身を乗り出すと、そっとリンカの耳元に口をよせた。
「リンカ様、あとで好きなだけ触れていただけますか?」
小声でこっそりと耳打ちする。そしてすぐさま席に戻った。
それを聞いたリンカはしばし固まり、そして言葉の意味を理解してさらに顔を赤くしていく。
好きなだけ触れてほしいと、エリザからのお願いだ。
普通、そこはエリザは好きなだけ触れてもいいと許可を出すところだが、2人の関係はそれを許さない。
だからエリザは自分からのお願いという形をとって、リンカは好きに触れてもいいという形にした。
その意図をすぐさま読み取ったリンカは、自分の願望が相手にバレていることに動揺するしかない。
「あら、王女様。手が止まっていますね。今日はもう読書は中止されて、お部屋に戻られてはいかがですか?」
白々しくそんな声を掛けてくるエリザを、リンカはキッとにらみつけた。全然迫力はないが。
しかしその誘いが魅力的なのも事実。
部屋に戻ってエリザの髪を好き放題触れるか、ここで耐えて読書を続けるか。
もう答えは出ていた。
「し、仕方ないわね…」
リンカは欲望に忠実であった。
その後…
「はぁ~…」
「こら、エリザ動かない」
「はーい」
椅子に座ったエリザの後ろにリンカが立ち、三つ編みを解いて下ろした髪を梳いていた。
手櫛で。
(はぁぁぁぁ…リンカ様のお手で梳いていただけるなんてもう幸せすぎて死にそう♪夢?夢かしら?ならもう永遠に覚めなくていいのに。ああ、リンカ様のなめらかな指が髪越しでも気持ちよくてたまりません♡)
相変わらず悶えるエリザ。
梳いているリンカも、指に感じるエリザの髪の感触に口角が上がっている。
(エリザの髪、やっぱり滑らかで、それなのにフワッとしてて…三つ編みなんてもったいないのに。侍女だからって譲らないのよね。でも、今だけ。私の部屋にいるときだけは…)
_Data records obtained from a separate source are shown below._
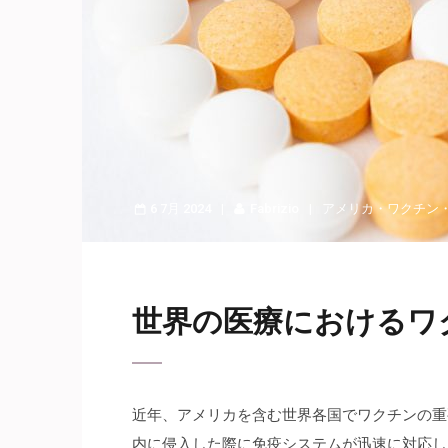
6 7月 2024
Fabrizio
アメリカ
・
ワクチン
世界の医療におけるワ
近年、アメリカを含む世界各国でワクチンの重
内に侵入した際に免疫システムが迅速に対応し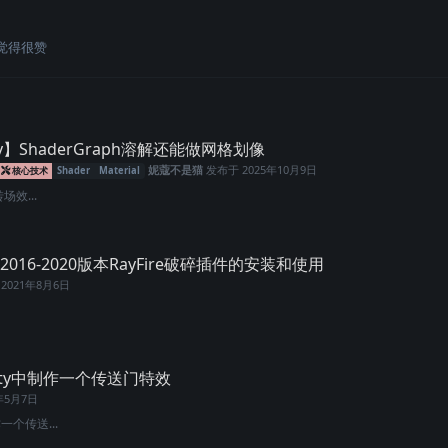
觉得很赞
y】ShaderGraph溶解还能做网格划像
妮蔻不是猫
发布于
2025年10月9日
核心技术
Shader
Material
转场效...
2016-2020版本RayFire破碎插件的安装和使用
于
2021年8月6日
Unity中制作一个传送门特效
1年5月7日
作一个传送...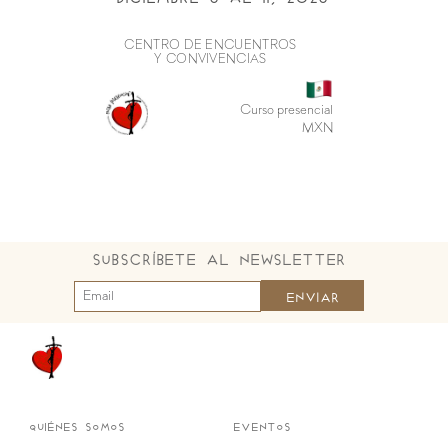
CENTRO DE ENCUENTROS
Y CONVIVENCIAS
Curso presencial
MXN
Subscríbete al Newsletter
quiénes somos
eventos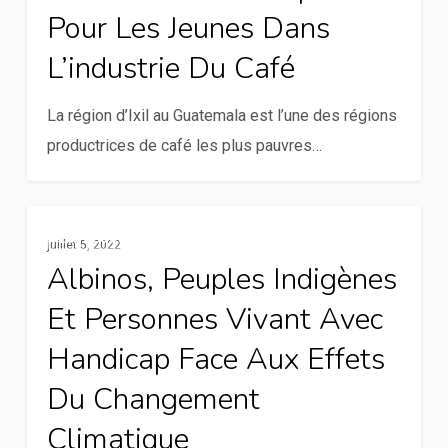
et
Pour Les Jeunes Dans
l’emploi
L’industrie Du Café
sûr
pour
La région d’Ixil au Guatemala est l’une des régions
les
productrices de café les plus pauvres…
jeunes
dans
l’industrie
Albinos,
En Vedette
du
juillet 5, 2022
peuples
Albinos, Peuples Indigènes
café
indigènes
Et Personnes Vivant Avec
et
personnes
Handicap Face Aux Effets
vivant
Du Changement
avec
Climatique
handicap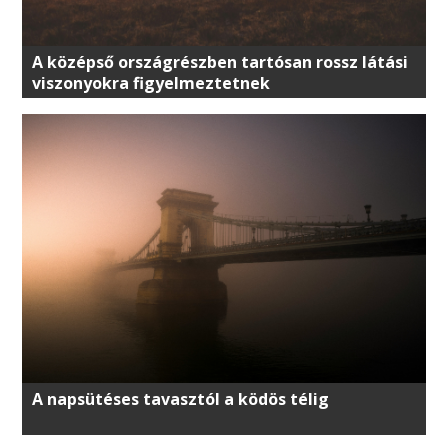
A középső országrészben tartósan rossz látási
viszonyokra figyelmeztetnek
A napsütéses tavasztól a ködös télig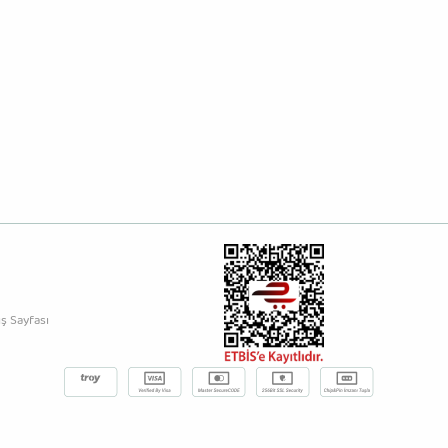
ş Sayfası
エリザの髪を前に、リンカは無意識に唇を近づけていく。
そしてほんの一瞬だけ、エリザの髪にリンカの唇が触れた。
(っ!わ、私ったら何を!?)
すぐさま離れ、髪を梳くのに戻っていく。エリザのほうは気付いていないのか、そのままだった。
(はぁ…良かった、バレてないわね)
ホッとした様子のリンカに、エリザは内心ニヤニヤしていた。
(リンカ様ってば。バレてないと思ってるみたいね。ああもうそこがかわいいんだけど!)
エリザは正面を見ている。そこには鏡がある。
当然、背後のリンカの様子はバッチリ見えている。
髪を梳くのに没頭したせいで、そのことがすっかり頭から抜けているリンカがそのことに気付いて、ベッドに逃げ込むのはもう少し後。